Simple regex seems to cause infinite loop in PHP

Question

The following 2 lines are my code:

$rank_content = file_get_contents('https://www.championsofregnum.com/index.php?l=1&ref=gmg&sec=42&world=2');
$tmp_ = preg_replace("/.+width=.16.> /Uis", "", $rank_content, 1);

The second line above causes an infinite loop. In contrary, the following alternatives DO work:

$tmp_ = preg_replace("/.+width=.16.> /Ui", "", $rank_content, 1);
$tmp_ = preg_replace("/[^§]+width=.16.> /Uis", "", $rank_content, 1);

But sadly, they do not give me what I want - both alternatives do not include line breaks within $rank_content.
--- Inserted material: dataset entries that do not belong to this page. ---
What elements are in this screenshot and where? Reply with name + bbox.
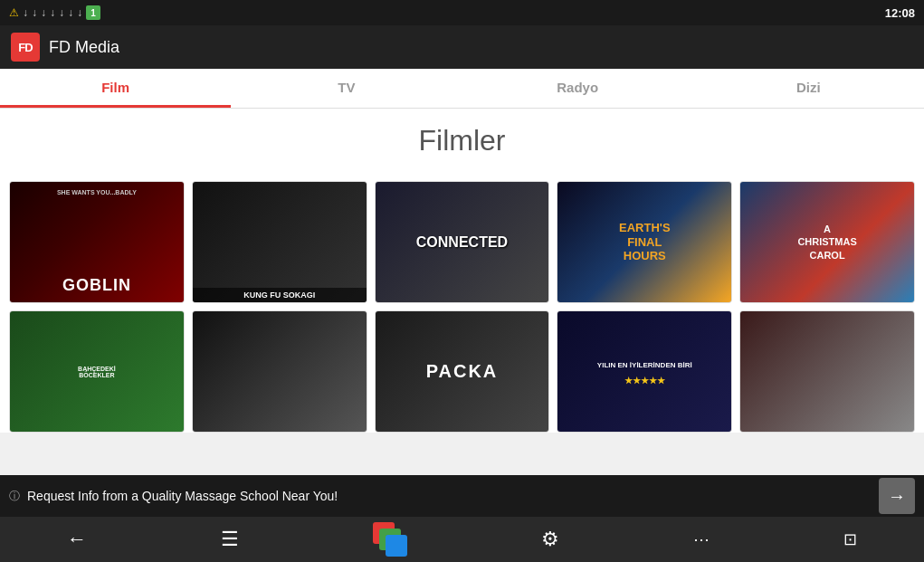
ad-text: Request Info from a Quality Massage Scho… (27, 489, 338, 503)
share-button[interactable]: ⋯ (686, 522, 717, 557)
tab-tv[interactable]: TV (231, 69, 462, 108)
download-icon-6: ↓ (68, 6, 73, 19)
download-icon-1: ↓ (23, 6, 28, 19)
ad-arrow-button[interactable]: → (879, 478, 915, 514)
badge-icon: 1 (86, 5, 100, 20)
menu-icon: ☰ (221, 528, 239, 551)
movie-yilin[interactable]: YILIN EN İYİLERİNDEN BİRİ ★★★★★ (557, 310, 732, 433)
movie-goblin[interactable]: SHE WANTS YOU...BADLY GOBLIN (9, 181, 185, 303)
settings-button[interactable]: ⚙ (534, 520, 567, 558)
title-area: Filmler (0, 109, 924, 172)
ad-info-icon: ⓘ (9, 489, 20, 504)
window-button[interactable]: ⊡ (836, 522, 864, 557)
share-icon: ⋯ (693, 529, 710, 549)
movie-packa[interactable]: PACKA (375, 310, 550, 433)
tab-film[interactable]: Film (0, 69, 231, 108)
ad-bar: ⓘ Request Info from a Quality Massage Sc… (0, 475, 924, 517)
movie-bahce[interactable]: BAHÇEDEKİBÖCEKLER (9, 310, 185, 433)
back-icon: ← (67, 528, 87, 551)
movie-row-2: BAHÇEDEKİBÖCEKLER PACKA YILIN EN İYİLERİ… (5, 310, 919, 433)
download-icon-5: ↓ (59, 6, 64, 19)
window-icon: ⊡ (843, 529, 857, 549)
clock: 12:08 (885, 6, 915, 20)
home-button[interactable] (366, 515, 414, 562)
movie-row2-5[interactable] (739, 310, 915, 433)
movie-connected[interactable]: CONNECTED (375, 181, 550, 303)
content-area: SHE WANTS YOU...BADLY GOBLIN KUNG FU SOK… (0, 172, 924, 433)
movie-finalhours[interactable]: EARTH'SFINALHOURS (557, 181, 732, 303)
download-icon-7: ↓ (77, 6, 82, 19)
status-bar: ⚠ ↓ ↓ ↓ ↓ ↓ ↓ ↓ 1 12:08 (0, 0, 924, 25)
download-icon-4: ↓ (50, 6, 55, 19)
tab-bar: Film TV Radyo Dizi (0, 69, 924, 109)
arrow-right-icon: → (888, 486, 906, 507)
app-bar: FD FD Media (0, 25, 924, 69)
page-title: Filmler (419, 124, 506, 157)
tab-dizi[interactable]: Dizi (693, 69, 924, 108)
home-logo (373, 522, 407, 557)
menu-button[interactable]: ☰ (214, 520, 246, 558)
app-title: FD Media (49, 38, 119, 57)
bottom-nav: ← ☰ ⚙ ⋯ ⊡ (0, 517, 924, 562)
download-icon-3: ↓ (41, 6, 46, 19)
logo-layer-blue (386, 535, 407, 557)
movie-row-1: SHE WANTS YOU...BADLY GOBLIN KUNG FU SOK… (5, 181, 919, 303)
back-button[interactable]: ← (60, 520, 94, 558)
movie-christmas[interactable]: ACHRISTMASCAROL (739, 181, 915, 303)
app-logo: FD (11, 33, 40, 62)
status-icons: ⚠ ↓ ↓ ↓ ↓ ↓ ↓ ↓ 1 (9, 5, 100, 20)
warning-icon: ⚠ (9, 6, 19, 19)
movie-kungfu[interactable]: KUNG FU SOKAGI (192, 181, 367, 303)
tab-radyo[interactable]: Radyo (462, 69, 693, 108)
settings-icon: ⚙ (541, 528, 559, 551)
download-icon-2: ↓ (32, 6, 37, 19)
movie-row2-2[interactable] (192, 310, 367, 433)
Also, if I replaced the file_get_contents function with something like

$rank_content = "asdfas\nasdfasdfaswidth=m16m> teststring";

There are no problems either, although \n represents a line break, too, doesn’t it?!

So do I understand it right that RegEx has problems in noticing a String with line breaks in it?

How can I filter a substring of $rank_content (which has multiple lines in it) by removing some lines until something like "width="16" " appears? (Can be seen in the site's source code)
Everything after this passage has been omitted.